At 08:00 my tour picked me up from my hotel and we took a 15-minute drive before pulling off to the side of the road, seemingly in the middle of nowhere, to gear up. The quality of the equipment we were using was one of my major concerns, but it looked like it was in good shape; our guide assured me it was of the highest quality, and purchased from Singapore.
A quick hike into the forest brought us to our practice hill. Here we learned how to use the equipment and move along the rope. A short walk from the practice hill brought us to our first challenge, a 15-metre cliff. Being the first cliff I had ever repelled down, I took my time and reached the bottom, a metre-deep pool of water, unharmed.
Next we made our way to the slides: a small waterfall with somewhat smooth grooves that you could slide down into the deep water underneath. We slid down front-ways, backwards, and as a group and, although it was a little rough, it was a ton of fun.

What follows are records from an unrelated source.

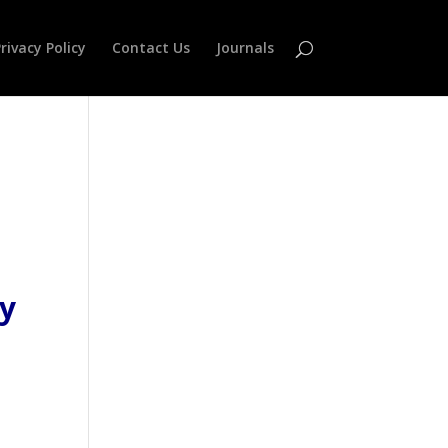
rivacy Policy
Contact Us
Journals
gy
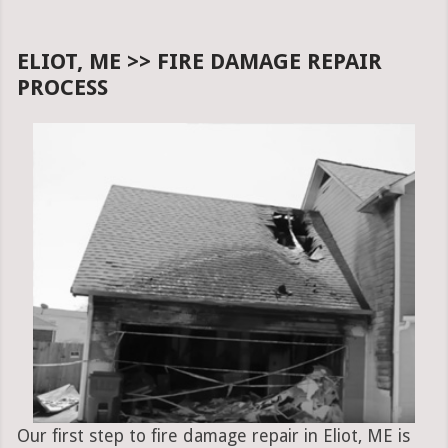
ELIOT, ME >> FIRE DAMAGE REPAIR
PROCESS
Our first step to fire damage repair in Eliot, ME is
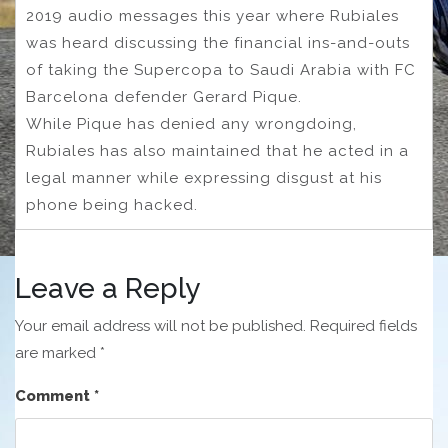
2019 audio messages this year where Rubiales
was heard discussing the financial ins-and-outs
of taking the Supercopa to Saudi Arabia with FC
Barcelona defender Gerard Pique.
While Pique has denied any wrongdoing,
Rubiales has also maintained that he acted in a
legal manner while expressing disgust at his
phone being hacked.
Leave a Reply
Your email address will not be published.
Required fields
are marked
*
Comment
*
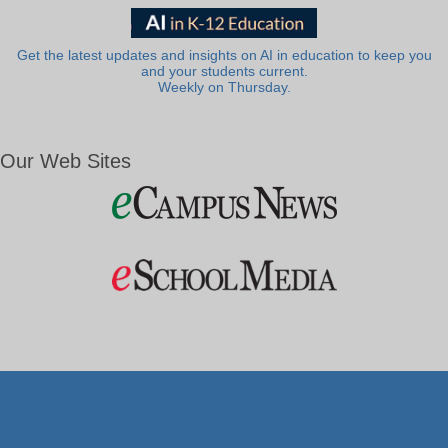
Get the latest updates and insights on AI in education to keep you
and your students current.
Weekly on Thursday.
Our Web Sites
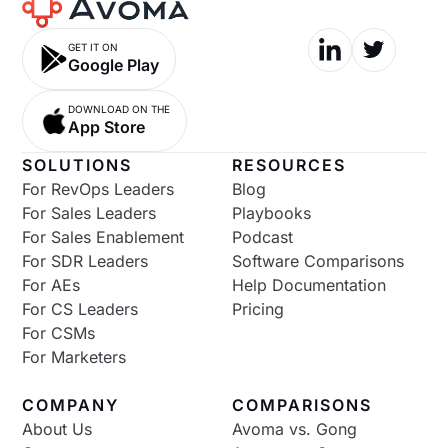
GET IT ON
Google Play
DOWNLOAD ON THE
App Store
SOLUTIONS
RESOURCES
For RevOps Leaders
Blog
For Sales Leaders
Playbooks
For Sales Enablement
Podcast
For SDR Leaders
Software Comparisons
For AEs
Help Documentation
For CS Leaders
Pricing
For CSMs
For Marketers
COMPANY
COMPARISONS
About Us
Avoma vs. Gong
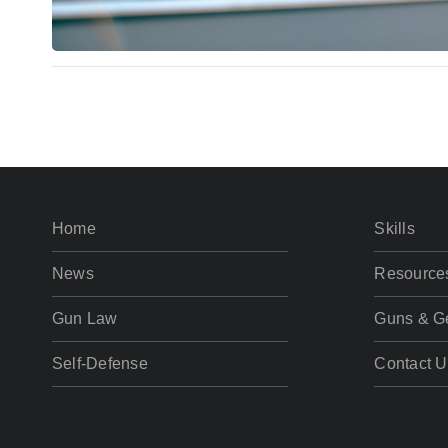
Home
Skills
News
Resource
Gun Law
Guns & G
Self-Defense
Contact U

After the slides we headed to the biggest challenge of the day: a 25-metre waterfall that we were to repel down. Here we had to walk slowly because the cliff face was slick from the water, plus once we hit the halfway point the falling water prevented us from being able to look at the guide on top. Also, at the very bottom, the rope was about three metres too short so we had to let go and fall in.
We triumphed and were rewarded with a lunch of bahn mi sandwiches and fruit, which tasted all the better because it was so hard-earned. Once lunch was finished we jumped off a 13-metre cliff into deep water below before we finished with our final repel down a waterfall they somewhat ominously call the Washing Machine. Here, after a few metres you are no longer able to touch the wall with your feet and you have to lower yourself into rushing water, which starts to spin you around, hence the name. It’s crazy because you’re hanging on a rope but, with the waterfall rushing over your body, you’re technically under water. And once you’re in the water, you have to quickly lower yourself or you’ll spin like crazy. It feels like you’re in the water for a few minutes, but it’s actually just four seconds.

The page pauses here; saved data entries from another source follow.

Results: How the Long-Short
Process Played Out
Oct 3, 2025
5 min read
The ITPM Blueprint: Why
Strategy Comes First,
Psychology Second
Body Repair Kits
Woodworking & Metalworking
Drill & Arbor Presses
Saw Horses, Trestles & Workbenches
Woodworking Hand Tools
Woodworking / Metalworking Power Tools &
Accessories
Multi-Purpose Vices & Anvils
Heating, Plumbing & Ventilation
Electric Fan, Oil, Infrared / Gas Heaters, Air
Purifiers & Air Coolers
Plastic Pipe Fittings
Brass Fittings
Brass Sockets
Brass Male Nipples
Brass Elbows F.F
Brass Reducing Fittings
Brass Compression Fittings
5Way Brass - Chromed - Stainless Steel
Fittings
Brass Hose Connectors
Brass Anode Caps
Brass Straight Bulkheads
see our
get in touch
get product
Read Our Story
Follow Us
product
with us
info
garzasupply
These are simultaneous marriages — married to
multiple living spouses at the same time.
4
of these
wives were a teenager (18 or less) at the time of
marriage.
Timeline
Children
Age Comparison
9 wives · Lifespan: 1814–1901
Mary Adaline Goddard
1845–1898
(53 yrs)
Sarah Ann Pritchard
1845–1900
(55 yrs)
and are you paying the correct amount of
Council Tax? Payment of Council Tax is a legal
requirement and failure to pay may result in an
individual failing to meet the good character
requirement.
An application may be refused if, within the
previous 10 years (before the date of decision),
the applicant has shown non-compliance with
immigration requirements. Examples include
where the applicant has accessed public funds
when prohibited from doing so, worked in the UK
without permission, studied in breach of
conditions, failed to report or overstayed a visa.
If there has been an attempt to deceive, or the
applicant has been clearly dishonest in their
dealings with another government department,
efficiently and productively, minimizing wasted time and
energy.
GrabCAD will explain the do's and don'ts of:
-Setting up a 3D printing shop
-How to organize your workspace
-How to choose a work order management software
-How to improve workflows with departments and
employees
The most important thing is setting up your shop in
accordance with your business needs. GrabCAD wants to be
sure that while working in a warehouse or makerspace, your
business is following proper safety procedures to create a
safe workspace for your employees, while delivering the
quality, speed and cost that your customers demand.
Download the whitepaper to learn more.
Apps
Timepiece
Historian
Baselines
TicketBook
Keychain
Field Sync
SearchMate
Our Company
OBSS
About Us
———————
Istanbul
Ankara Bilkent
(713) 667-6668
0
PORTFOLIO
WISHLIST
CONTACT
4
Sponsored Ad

Once we finished we took the long hike back to the road and got dropped off at our starting point at around 15:00.
If this is something you want to do, at least give yourself a weekend here, as Da Lat is a little too far for a day trip. At $30 for the day, the price is pretty reasonable, as it includes equipment, education, guiding and support; they also provide you with a very waterproof bag so you can bring a camera along to get pictures of you being super adventurous.